On April 30, 1803, the United States bought Louisiana
from France for $11.25 million. It also agreed to take on French
debts owed to American citizens. These debts were worth about $3.75
million, making the total cost about $15 million. The Senate overwhelmingly
ratified the Louisiana Purchase. As a result of the deal, the United
States more than doubled its size and gained control of the entire Mississippi
River.
The Lewis and Clark Expedition
Even before Louisiana became a part of the United States,
Jefferson asked Congress to fund a secret expedition into the Louisiana
Territory to trace the Missouri River and find a route to the Pacific Ocean.
After Congress approved the expedition, Jefferson chose Meriwether Lewis,
his private secretary, and William Clark, the younger brother of Revolutionary
War hero George Rogers Clark, to lead the expedition.
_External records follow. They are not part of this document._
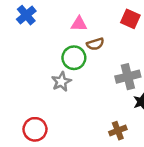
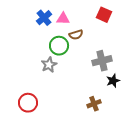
blue cross: (26, 15) -> (44, 18), moved

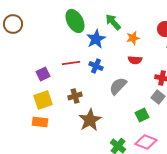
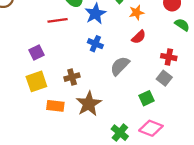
red semicircle: (135, 60) -> (139, 37), turned -48
red line: (71, 63) -> (58, 20), moved
orange rectangle: (40, 122) -> (55, 106), moved

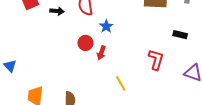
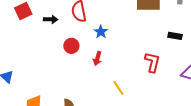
red circle: (85, 43) -> (71, 46), moved

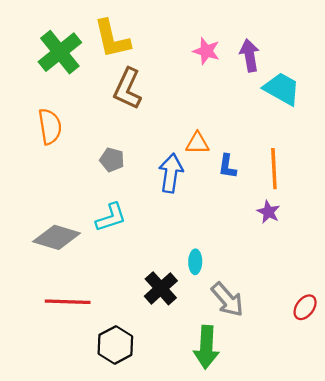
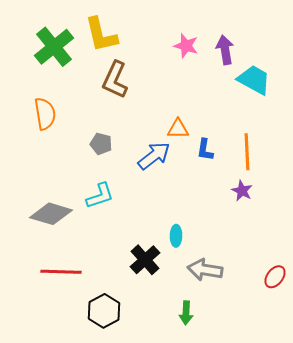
blue arrow: (171, 173) -> (154, 156), turned 44
gray arrow: (227, 300) -> (205, 270), turned 140
green arrow: (206, 347) -> (186, 313), size x0.6

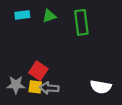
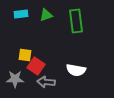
yellow square: (35, 87) -> (25, 55), moved
white semicircle: (101, 87) -> (76, 70), moved

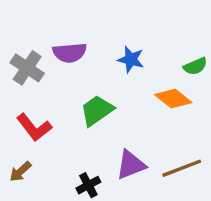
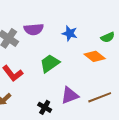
black cross: (88, 185) -> (45, 107), turned -32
In May 1804
the “Corps of Discovery,” as the expedition was called, headed west up
the Missouri River. Along the way they met Sacagawea, a Shoshone
woman who joined the expedition as a guide and interpreter. The expedition
found a path through the Rocky Mountains and eventually traced the Columbia
River to the Pacific Ocean. The expedition greatly increased American
knowledge of the Louisiana Territory and also gave the United States a
claim to the Oregon territory along the coast.
Westward to the Pacific
In May 1804, the Corps of Discovery—Meriwether Lewis,
William Clark, and about 40 others—set sail up the Missouri River from
their camp outside of St. Louis.Their mission was to find the so-called
Northwest Passage—a water route across the continent to the Pacific Ocean.
However, after crossing the Great Plains, they discovered the enormous
obstacle between them and the Pacific: the Rocky Mountains.
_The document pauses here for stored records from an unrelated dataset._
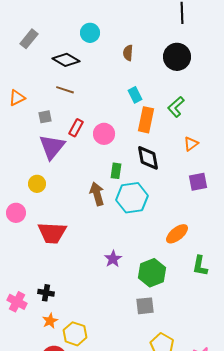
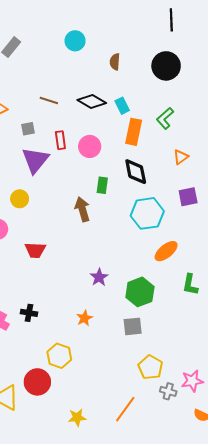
black diamond: (66, 60) -> (92, 101), moved
red rectangle: (76, 128) -> (60, 140), turned -36
cyan hexagon: (132, 198) -> (147, 213), moved
red trapezoid: (52, 233) -> (35, 250), size x0.7
orange star: (50, 321) -> (84, 318), moved

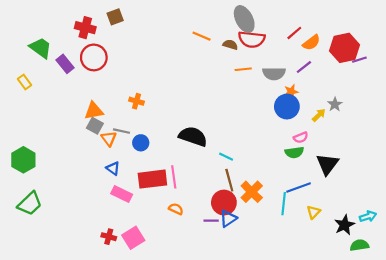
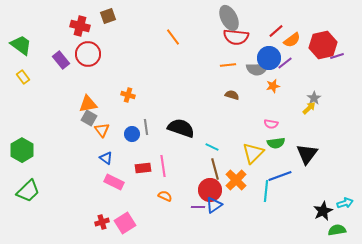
orange line: (202, 36) -> (173, 37), moved, turned 30
brown semicircle: (230, 45) -> (232, 95), moved
green trapezoid: (40, 48) -> (21, 45), moved
blue circle: (287, 107) -> (269, 58), moved
yellow arrow: (319, 115) -> (309, 108), moved
gray line: (122, 131) -> (146, 127), moved, turned 70
pink semicircle: (301, 137) -> (271, 124), moved, turned 32
red rectangle: (152, 179) -> (143, 168), size x0.6
yellow triangle: (314, 212) -> (253, 153), moved, size x1.6
red cross: (109, 237) -> (102, 222), turned -32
Tackling those “terrible mountains,” wrote Lewis, proved “the most perilous
and difficult part of our voyage”
One of their first challenges was to get beyond the Great
Falls of the Missouri. It took them nearly a month to move their
boats and supplies almost 18 miles (29 km) around the falls to a more navigable
part of the river. Clear of the falls, they pressed on, up through
a deep canyon known as the Gates of the Rocky Mountains— “the most remarkable
cliffs that we have yet seen,” recalled Lewis. From here, the Missouri
River ran fast, and its current was strong. In late July 1805, the
expedition arrived at Three Forks. After trekking up each fork of
the river, Lewis and Clark opted for the western branch, which they named
for President Thomas Jefferson. From here, progress slowed.
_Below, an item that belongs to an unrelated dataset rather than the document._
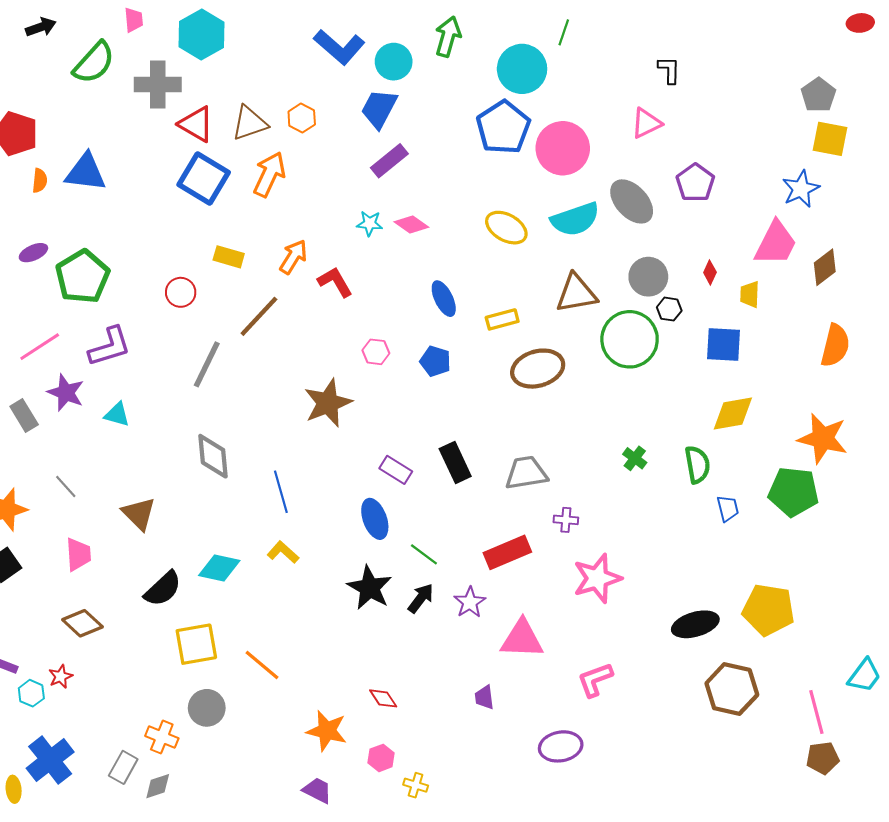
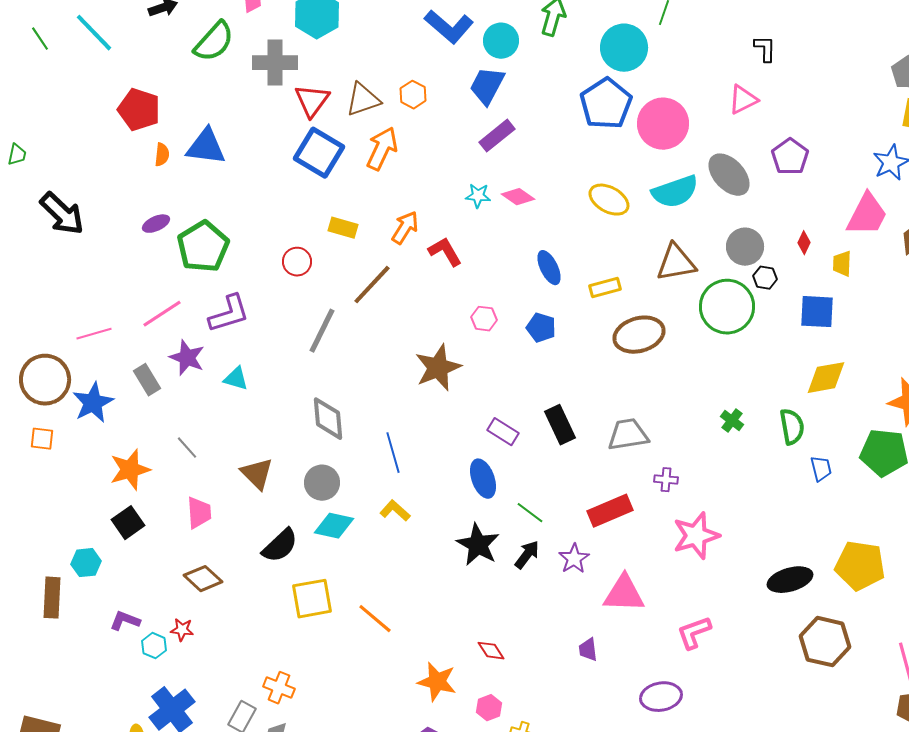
red triangle: (196, 124) -> (312, 101), turned 36
red star: (61, 677) -> (182, 630), turned 30
gray circle: (207, 708) -> (322, 483), moved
The men often had to wade through the increasingly shallow
water, dragging their boats behind them. Soon they would have to
abandon the boats altogether; but first they needed horses to carry their
supplies over the mountains.
Lewis and three men went on ahead. On August 12
they crossed the Continental Divide at Lemhi Pass, becoming the first explorers
from the United States to do so. As Lewis and his party descended
the steep mountains, they encountered a band of Shoshone. Lewis convinced
Cameahwait, their leader, to go back to meet the others. To everyone’s
astonishment, the Shoshone recognized their Native American guide, Sacagawea,
as a member of their band who had been kidnapped long ago.
Sacagawea suddenly realized Chief Cameahwait was her brother,
and she joyfully embraced him.
With Sacagawea’s help, Lewis convinced the Shoshone to
sell them horses and provide a guide. The Corps crossed into the
Bitterroot Range around Lost Trail Pass. After a pause at Traveler’s
Rest, the expedition headed over the massive peaks. They climbed
the snow-covered slopes and struggled around the fallen trees, watching
in horror as their horses slipped and rolled down. Game was so scarce
that the famished explorers were forced to kill and eat three of their
colts. Despite the hardships, the weary party trudged on until they
arrived at a village of the Nez Perce, who provided food and water.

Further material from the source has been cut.